→ **Task description**
When you reach the line containing "保家卫国的精神，感受在党的" in the data below, reproduce it and every line that follows, exactly and without additions.

═════ Exercise data

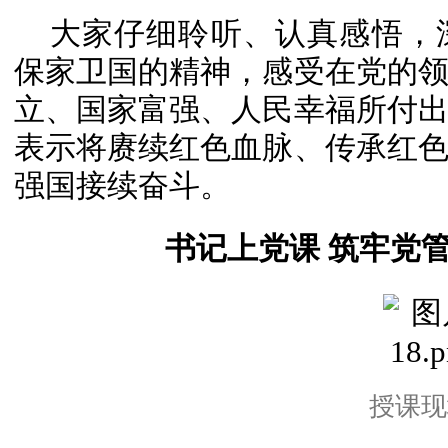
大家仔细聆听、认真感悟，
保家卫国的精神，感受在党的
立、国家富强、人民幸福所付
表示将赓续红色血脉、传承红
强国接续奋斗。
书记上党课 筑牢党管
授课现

══════════

→ **Answer area**
保家卫国的精神，感受在党的
立、国家富强、人民幸福所付
表示将赓续红色血脉、传承红
强国接续奋斗。
书记上党课 筑牢党管
授课现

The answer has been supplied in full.